Svaren Laboratory Project Data
Our laboratory is focused on elucidating molecular events controlling peripheral nerve myelination and this page provides links to supplementary data.
Peripheral Neuropathy Protein Interaction Network
Chromatin Immunoprecipitaton Analysis of Peripheral Nerve Myelination
We have also extended our ChIP analysis of transcription factor binding to locus-wide analysis of Egr2 and Sox10 binding using a custom tiled array of genes that are dynamically regulated in peripheral nerve myelination. These data are published as follows:
Jang, S.W.*, Srinivasan, R.*, Jones, E.A., Sun, G., Keles, S., Krueger, C., Chang, L.W., Nagarajan, R., and Svaren, J. (2010)
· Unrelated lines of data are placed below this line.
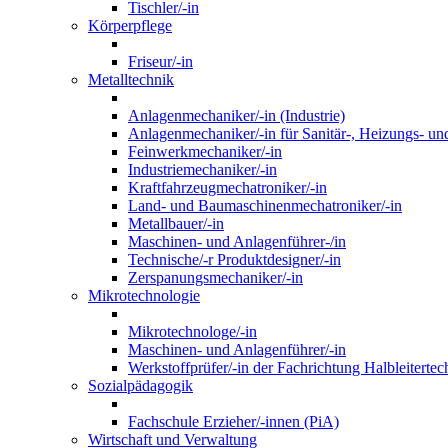
Tischler/-in
Körperpflege
Friseur/-in
Metalltechnik
Anlagenmechaniker/-in (Industrie)
Anlagenmechaniker/-in für Sanitär-, Heizungs- un
Feinwerkmechaniker/-in
Industriemechaniker/-in
Kraftfahrzeugmechatroniker/-in
Land- und Baumaschinenmechatroniker/-in
Metallbauer/-in
Maschinen- und Anlagenführer-/in
Technische/-r Produktdesigner/-in
Zerspanungsmechaniker/-in
Mikrotechnologie
Mikrotechnologe/-in
Maschinen- und Anlagenführer/-in
Werkstoffprüfer/-in der Fachrichtung Halbleitertec
Sozialpädagogik
Fachschule Erzieher/-innen (PiA)
Wirtschaft und Verwaltung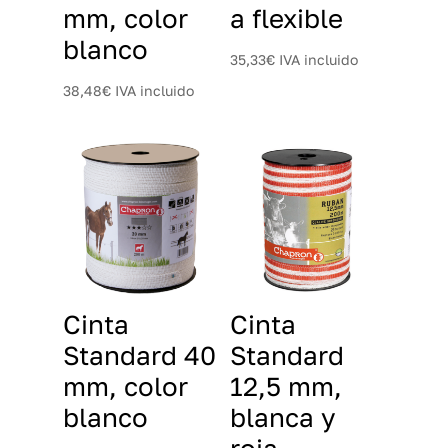
mm, color
a flexible
blanco
35,33
€
IVA incluido
38,48
€
IVA incluido
Cinta
Cinta
Standard 40
Standard
mm, color
12,5 mm,
blanco
blanca y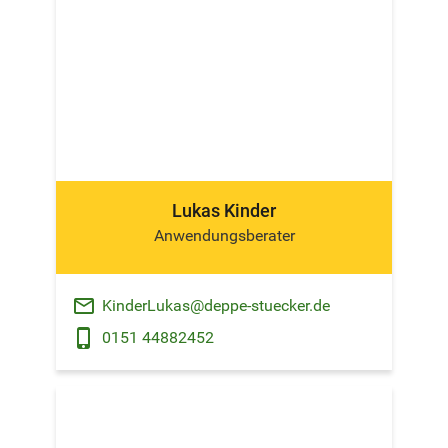
Lukas Kinder
Anwendungsberater
email
KinderLukas@deppe-stuecker.de
phone_android
0151 44882452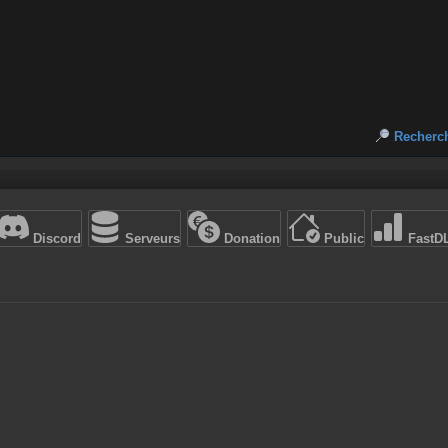
Recherc
Discord
Serveurs
Donation
Public
FastD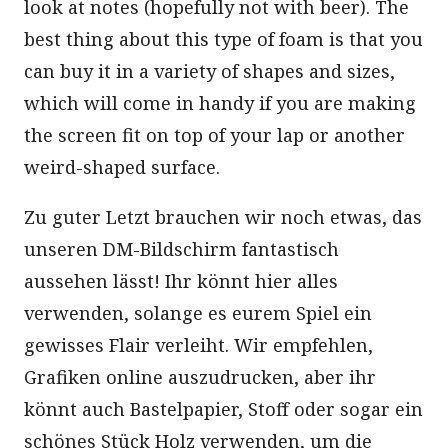
look at notes (hopefully not with beer). The
best thing about this type of foam is that you
can buy it in a variety of shapes and sizes,
which will come in handy if you are making
the screen fit on top of your lap or another
weird-shaped surface.
Zu guter Letzt brauchen wir noch etwas, das
unseren DM-Bildschirm fantastisch
aussehen lässt! Ihr könnt hier alles
verwenden, solange es eurem Spiel ein
gewisses Flair verleiht. Wir empfehlen,
Grafiken online auszudrucken, aber ihr
könnt auch Bastelpapier, Stoff oder sogar ein
schönes Stück Holz verwenden, um die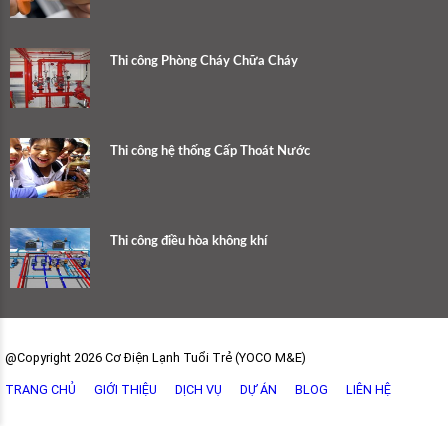
Thi công Phòng Cháy Chữa Cháy
Thi công hệ thống Cấp Thoát Nước
Thi công điều hòa không khí
@Copyright 2026 Cơ Điện Lạnh Tuổi Trẻ (YOCO M&E)
TRANG CHỦ
GIỚI THIỆU
DỊCH VỤ
DỰ ÁN
BLOG
LIÊN HỆ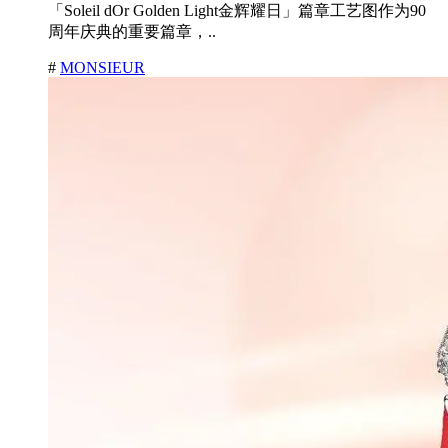
「Soleil dOr Golden Light金辉耀日」篇章工艺图作为90
周年庆典的重要篇章，..
#
MONSIEUR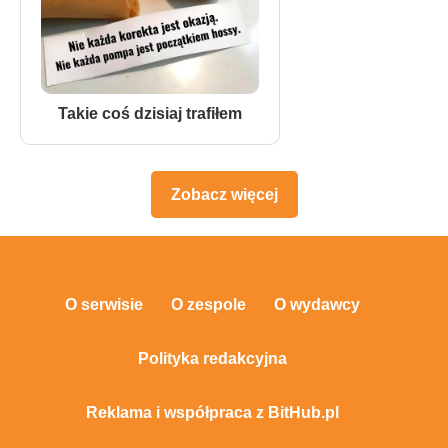
Takie coś dzisiaj trafiłem
Zobacz więcej
O serwisie
O zespole
O wydawcy
Polityka redakcyjna
Reklama i współpraca z BitHub.pl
Locus-wide identification of EGR2/Krox20 regulatory targets in myelin genes, Journal of Neurochemistry, in press, *co-first authors, Link to Publication
The raw ChIP-chip data are available from NCBI Gene Expression Omnibus, under accession number GSE23648
Additional supplemental data for this project are listed below as follows:
Supplemental Table S3. Complete list of peaks identified for each factor
Peaks were identified for each replicate of Egr2 and Sox10
ChIP-chip analysis using CMARRT
at a false discovery rate of 0.05. For each replicate, the spreadsheet
specifies peak
chromosome, start, end and overlap with a specific peak from the
other replicate using the same antibody. Peak numbers are labeled consecutively
on each chromosome. For Egr2 Ab. 1, 84% of peaks in repeat 1 (445 total) were
present in repeat 2 (888 total). For Egr2 Ab. 2, 80.47% of peaks in repeat 1
(640 total) were present in repeat 2 (1877), For Sox10,
60% of peaks in repeat 1 (333) were present in repeat 2 (864). Chromosomal
coordinates are derived from RN4 build of the rat genome.
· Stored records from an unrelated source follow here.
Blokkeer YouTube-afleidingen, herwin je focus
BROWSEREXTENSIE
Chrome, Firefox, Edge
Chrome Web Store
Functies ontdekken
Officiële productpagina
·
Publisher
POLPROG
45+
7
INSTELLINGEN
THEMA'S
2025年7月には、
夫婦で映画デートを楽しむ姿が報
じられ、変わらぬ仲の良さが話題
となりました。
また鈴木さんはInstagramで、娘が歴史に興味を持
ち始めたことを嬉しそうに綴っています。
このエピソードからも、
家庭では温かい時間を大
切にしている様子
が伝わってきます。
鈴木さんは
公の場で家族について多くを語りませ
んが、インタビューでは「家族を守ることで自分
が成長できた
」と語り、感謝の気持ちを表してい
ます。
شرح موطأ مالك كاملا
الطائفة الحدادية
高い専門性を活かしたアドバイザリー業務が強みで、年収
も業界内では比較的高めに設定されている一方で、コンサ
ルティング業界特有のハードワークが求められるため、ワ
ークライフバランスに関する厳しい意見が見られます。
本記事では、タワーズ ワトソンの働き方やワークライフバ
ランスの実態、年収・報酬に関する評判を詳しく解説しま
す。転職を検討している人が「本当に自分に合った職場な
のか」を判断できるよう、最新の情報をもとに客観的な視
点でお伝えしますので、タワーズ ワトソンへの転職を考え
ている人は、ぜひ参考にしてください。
Supplemental Table S4. Overlap Analysis of Egr2 and Sox10 peaks
For both Egr2 and Sox10 peak analysis, intersection lists were compiled for those peaks that were present in both replicates for Egr2 Ab. 1, Egr2 Ab.2, and Sox10. Chromosomal coordinates are derived from RN4 build of the rat genome.
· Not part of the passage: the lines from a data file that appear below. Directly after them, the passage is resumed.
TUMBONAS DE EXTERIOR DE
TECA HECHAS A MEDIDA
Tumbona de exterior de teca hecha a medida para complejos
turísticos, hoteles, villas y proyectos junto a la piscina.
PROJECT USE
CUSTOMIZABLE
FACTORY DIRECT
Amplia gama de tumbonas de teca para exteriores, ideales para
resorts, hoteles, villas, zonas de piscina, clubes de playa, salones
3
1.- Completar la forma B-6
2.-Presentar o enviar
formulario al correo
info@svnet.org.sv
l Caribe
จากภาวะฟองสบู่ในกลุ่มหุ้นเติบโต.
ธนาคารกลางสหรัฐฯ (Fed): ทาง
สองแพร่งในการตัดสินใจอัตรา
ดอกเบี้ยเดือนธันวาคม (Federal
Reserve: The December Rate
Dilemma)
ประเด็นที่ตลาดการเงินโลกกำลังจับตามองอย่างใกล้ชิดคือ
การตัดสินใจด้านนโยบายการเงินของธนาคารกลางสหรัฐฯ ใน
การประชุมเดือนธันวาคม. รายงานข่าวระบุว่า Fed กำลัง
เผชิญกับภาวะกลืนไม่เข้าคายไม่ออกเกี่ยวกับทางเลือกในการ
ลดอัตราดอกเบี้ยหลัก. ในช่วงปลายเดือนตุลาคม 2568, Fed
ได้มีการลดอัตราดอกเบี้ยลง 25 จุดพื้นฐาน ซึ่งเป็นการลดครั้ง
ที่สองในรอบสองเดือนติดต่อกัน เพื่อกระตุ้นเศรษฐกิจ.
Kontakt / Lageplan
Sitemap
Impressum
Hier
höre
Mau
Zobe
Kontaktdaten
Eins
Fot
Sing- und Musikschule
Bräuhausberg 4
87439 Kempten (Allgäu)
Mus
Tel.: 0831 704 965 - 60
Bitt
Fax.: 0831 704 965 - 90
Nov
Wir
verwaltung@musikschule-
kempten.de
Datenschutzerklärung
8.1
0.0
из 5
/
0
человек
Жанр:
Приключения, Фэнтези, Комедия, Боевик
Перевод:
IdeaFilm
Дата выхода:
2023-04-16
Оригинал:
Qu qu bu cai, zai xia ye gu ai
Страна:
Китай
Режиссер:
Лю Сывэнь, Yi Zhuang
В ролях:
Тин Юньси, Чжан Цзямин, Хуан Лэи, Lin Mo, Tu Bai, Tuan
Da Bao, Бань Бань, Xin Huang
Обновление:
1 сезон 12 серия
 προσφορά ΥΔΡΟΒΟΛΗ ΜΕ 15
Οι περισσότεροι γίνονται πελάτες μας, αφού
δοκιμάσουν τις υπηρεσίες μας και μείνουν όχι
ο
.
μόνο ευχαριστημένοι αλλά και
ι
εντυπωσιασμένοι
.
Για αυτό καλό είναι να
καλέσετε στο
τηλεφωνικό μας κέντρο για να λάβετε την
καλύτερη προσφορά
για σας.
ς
Supplemental Table S5. Validation assays for selected peaks
Using the specified primers, quantitative PCR assays were performed on independent ChIP samples from P15 rat sciatic nerve using either Egr2 Ab.1 or Egr2 Ab.2. The fold enrichment of Egr2 binding at each site relative to a negative control immunoprecipitation (using rabbit IgG) is indicated.